Le cas Gadiaga, en particulier, agite les sphères politiques et médiatiques. À la suite d’un échange houleux avec le député Amadou Ba, membre du parti Pastef, lors d’un numéro particulièrement tendu de Jakaarlo, l’animateur s’est vu convoqué pour répondre de ses propos ce 9 juillet à 15h. L’annonce a déclenché une vague de protestations. Le député Pape Djibril Fall a immédiatement dénoncé ce qu’il considère comme une dérive, y voyant un danger pour le débat démocratique. Thierno Alassane Sall, pour sa part, a évoqué une instrumentalisation de la justice, fustigeant une tendance à cibler des voix critiques sous prétexte de régulation.
Le plateau télé, nouveau théâtre d’affrontements
Ce qui aurait pu rester un incident d’émission est rapidement devenu un révélateur. Jakaarlo, comme bien d’autres espaces télévisés, est devenu un terrain de confrontation idéologique où les chroniqueurs n’hésitent plus à s’attaquer frontalement à tous les bords politiques. Gadiaga, connu pour ses interventions sans filtre, ne ménage ni le pouvoir en place ni ses opposants. Ce positionnement transversal lui a valu une réputation de franc-tireur, mais aussi une certaine solitude : ni protégé par un parti, ni soutenu unanimement par la corporation, il devient une cible vulnérable.

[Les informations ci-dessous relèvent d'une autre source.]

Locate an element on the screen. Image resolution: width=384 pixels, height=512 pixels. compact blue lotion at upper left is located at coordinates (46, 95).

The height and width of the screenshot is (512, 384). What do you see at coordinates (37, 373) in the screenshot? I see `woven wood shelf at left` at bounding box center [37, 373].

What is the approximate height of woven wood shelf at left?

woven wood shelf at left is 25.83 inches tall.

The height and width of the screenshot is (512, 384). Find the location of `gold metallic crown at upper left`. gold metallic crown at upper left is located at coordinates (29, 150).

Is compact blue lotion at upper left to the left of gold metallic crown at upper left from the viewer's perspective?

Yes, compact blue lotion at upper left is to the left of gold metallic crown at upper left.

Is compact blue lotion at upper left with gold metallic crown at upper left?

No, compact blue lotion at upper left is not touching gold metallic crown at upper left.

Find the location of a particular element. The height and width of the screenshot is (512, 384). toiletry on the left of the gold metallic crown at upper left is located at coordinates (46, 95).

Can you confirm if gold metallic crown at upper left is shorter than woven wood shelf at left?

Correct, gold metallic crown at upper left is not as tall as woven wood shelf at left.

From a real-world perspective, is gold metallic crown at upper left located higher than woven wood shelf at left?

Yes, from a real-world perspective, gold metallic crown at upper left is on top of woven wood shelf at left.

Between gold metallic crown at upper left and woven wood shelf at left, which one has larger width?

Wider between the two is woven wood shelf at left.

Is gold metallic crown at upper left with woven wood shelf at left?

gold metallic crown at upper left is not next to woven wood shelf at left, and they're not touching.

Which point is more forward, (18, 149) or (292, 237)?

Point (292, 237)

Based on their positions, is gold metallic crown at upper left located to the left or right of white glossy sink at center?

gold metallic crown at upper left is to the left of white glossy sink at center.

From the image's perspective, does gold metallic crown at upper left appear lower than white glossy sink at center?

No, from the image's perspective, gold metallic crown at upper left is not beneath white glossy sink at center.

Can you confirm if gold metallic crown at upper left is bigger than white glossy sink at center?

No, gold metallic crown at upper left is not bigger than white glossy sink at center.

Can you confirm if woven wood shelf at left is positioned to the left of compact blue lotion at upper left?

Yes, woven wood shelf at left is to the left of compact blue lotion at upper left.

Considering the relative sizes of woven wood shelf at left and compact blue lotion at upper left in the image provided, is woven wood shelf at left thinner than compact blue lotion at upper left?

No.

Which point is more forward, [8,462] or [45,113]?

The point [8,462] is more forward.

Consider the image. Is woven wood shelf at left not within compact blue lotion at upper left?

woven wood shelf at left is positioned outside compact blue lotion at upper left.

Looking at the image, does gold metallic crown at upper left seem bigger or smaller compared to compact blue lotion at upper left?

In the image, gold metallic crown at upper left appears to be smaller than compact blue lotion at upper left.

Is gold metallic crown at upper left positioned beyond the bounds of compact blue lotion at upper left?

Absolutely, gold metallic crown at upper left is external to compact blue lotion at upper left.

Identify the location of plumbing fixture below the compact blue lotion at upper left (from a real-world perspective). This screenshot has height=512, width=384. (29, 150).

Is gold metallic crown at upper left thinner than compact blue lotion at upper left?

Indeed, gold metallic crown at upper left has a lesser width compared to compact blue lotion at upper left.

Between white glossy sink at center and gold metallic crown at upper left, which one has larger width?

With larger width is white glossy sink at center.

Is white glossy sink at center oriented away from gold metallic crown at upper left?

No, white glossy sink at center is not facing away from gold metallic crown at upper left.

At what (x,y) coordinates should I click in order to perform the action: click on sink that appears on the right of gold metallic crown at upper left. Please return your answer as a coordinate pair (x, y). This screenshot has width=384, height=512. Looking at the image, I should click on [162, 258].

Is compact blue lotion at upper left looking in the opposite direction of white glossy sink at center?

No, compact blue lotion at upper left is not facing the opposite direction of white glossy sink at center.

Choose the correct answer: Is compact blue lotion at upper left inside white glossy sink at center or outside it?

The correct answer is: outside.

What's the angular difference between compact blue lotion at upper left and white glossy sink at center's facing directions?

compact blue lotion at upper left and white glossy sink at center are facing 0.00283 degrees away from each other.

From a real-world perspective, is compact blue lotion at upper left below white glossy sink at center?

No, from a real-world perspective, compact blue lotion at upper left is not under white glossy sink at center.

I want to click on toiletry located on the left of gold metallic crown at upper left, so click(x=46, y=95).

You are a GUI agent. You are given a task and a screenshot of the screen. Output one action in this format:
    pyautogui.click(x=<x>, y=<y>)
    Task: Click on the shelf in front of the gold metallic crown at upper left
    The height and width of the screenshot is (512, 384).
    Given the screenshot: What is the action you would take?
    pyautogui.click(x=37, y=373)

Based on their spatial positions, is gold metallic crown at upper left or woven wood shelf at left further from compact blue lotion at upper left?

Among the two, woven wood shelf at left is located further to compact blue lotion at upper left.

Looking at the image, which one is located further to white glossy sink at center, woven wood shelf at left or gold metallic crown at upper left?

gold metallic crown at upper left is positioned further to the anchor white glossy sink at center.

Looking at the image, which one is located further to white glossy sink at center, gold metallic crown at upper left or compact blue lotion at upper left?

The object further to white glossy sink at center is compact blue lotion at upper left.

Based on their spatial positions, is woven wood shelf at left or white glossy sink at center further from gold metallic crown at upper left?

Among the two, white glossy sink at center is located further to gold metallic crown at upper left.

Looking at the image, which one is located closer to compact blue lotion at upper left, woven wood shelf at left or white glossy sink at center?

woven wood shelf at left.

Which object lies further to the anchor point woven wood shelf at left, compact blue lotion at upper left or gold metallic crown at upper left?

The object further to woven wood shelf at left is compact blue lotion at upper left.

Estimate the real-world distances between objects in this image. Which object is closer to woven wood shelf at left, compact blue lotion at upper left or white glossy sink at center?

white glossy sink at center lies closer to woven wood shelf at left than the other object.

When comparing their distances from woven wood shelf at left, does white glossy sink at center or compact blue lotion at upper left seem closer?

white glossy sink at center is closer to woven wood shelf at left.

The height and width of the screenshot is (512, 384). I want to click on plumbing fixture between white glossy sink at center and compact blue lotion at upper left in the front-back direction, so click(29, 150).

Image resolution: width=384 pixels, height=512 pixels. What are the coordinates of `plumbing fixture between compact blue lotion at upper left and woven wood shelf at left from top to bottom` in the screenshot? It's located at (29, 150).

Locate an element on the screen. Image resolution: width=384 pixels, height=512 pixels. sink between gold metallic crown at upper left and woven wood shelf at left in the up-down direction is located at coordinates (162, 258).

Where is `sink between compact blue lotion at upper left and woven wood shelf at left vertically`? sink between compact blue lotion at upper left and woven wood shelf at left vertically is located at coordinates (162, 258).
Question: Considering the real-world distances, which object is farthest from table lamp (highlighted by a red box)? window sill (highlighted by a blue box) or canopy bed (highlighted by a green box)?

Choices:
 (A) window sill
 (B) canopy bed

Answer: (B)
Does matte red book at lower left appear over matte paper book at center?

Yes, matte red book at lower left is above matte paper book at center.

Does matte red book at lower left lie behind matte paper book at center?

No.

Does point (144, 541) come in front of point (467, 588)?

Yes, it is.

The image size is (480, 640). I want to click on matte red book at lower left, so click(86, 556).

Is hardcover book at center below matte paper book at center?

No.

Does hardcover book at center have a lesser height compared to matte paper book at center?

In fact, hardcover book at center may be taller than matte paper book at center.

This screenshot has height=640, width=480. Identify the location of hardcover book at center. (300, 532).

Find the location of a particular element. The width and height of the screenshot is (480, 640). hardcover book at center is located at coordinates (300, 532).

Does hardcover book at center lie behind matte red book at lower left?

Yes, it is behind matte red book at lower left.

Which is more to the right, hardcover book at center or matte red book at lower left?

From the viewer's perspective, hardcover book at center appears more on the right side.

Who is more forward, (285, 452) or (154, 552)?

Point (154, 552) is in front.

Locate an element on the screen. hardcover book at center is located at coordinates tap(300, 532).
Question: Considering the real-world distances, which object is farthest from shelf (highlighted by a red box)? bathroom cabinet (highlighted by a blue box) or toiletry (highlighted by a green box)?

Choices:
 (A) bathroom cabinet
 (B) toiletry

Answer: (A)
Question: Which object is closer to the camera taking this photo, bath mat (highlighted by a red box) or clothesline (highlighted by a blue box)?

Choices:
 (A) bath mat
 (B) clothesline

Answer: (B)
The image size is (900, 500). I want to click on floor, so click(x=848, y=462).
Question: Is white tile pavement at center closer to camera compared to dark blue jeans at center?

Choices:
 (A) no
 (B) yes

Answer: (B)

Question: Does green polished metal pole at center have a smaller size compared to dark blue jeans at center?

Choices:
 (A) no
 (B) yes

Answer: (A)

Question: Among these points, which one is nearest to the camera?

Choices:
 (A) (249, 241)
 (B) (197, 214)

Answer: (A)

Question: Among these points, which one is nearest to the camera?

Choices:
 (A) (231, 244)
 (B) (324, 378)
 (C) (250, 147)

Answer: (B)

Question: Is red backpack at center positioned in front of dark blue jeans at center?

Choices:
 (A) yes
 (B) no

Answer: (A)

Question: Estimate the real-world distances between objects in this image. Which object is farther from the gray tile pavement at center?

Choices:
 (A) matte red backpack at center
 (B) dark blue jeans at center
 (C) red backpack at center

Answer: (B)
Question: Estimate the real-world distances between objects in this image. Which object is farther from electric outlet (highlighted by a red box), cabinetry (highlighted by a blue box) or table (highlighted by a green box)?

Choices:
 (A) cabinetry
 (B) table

Le climat tendu dans lequel ces débats se tiennent reflète l’état général du dialogue national. La télévision n’est plus seulement un média, elle devient une arène. Les propos qui s’y échangent, souvent à chaud, finissent désormais dans les salles d’interrogatoire. Le cas de Madiambal Diagne l’illustre. Convoqué pour un tweet en lien avec les mêmes échanges, il a été entendu le 8 juillet par la DSC avant d’être libéré sans suite. Il n’a pas manqué de qualifier cet épisode d’intimidation déguisée, s’interrogeant publiquement sur les intentions réelles derrière ces convocations à répétition.
Une ligne rouge de plus en plus floue
Au-delà de ces deux figures, c’est l’ensemble du paysage médiatique sénégalais qui semble pris dans un étau. Les journalistes et chroniqueurs marchent sur une corde raide : informer, commenter, mais sans dépasser des lignes que personne ne définit clairement. Cette ambiguïté alimente la peur, la prudence et parfois l’autocensure. Dans un pays où la liberté de la presse a longtemps été un motif de fierté, l’ombre d’un resserrement se dessine.
Mais il y a plus inquiétant encore : la normalisation de ces convocations judiciaires comme mode de régulation des paroles publiques. Plutôt que d’ouvrir le débat, elles le figent. Plutôt que de renforcer la responsabilité des acteurs médiatiques, elles les musèlent. Loin de pacifier le climat, ces pratiques risquent au contraire de radicaliser les discours, de pousser les opinions vers des extrêmes ou vers des silences contraints.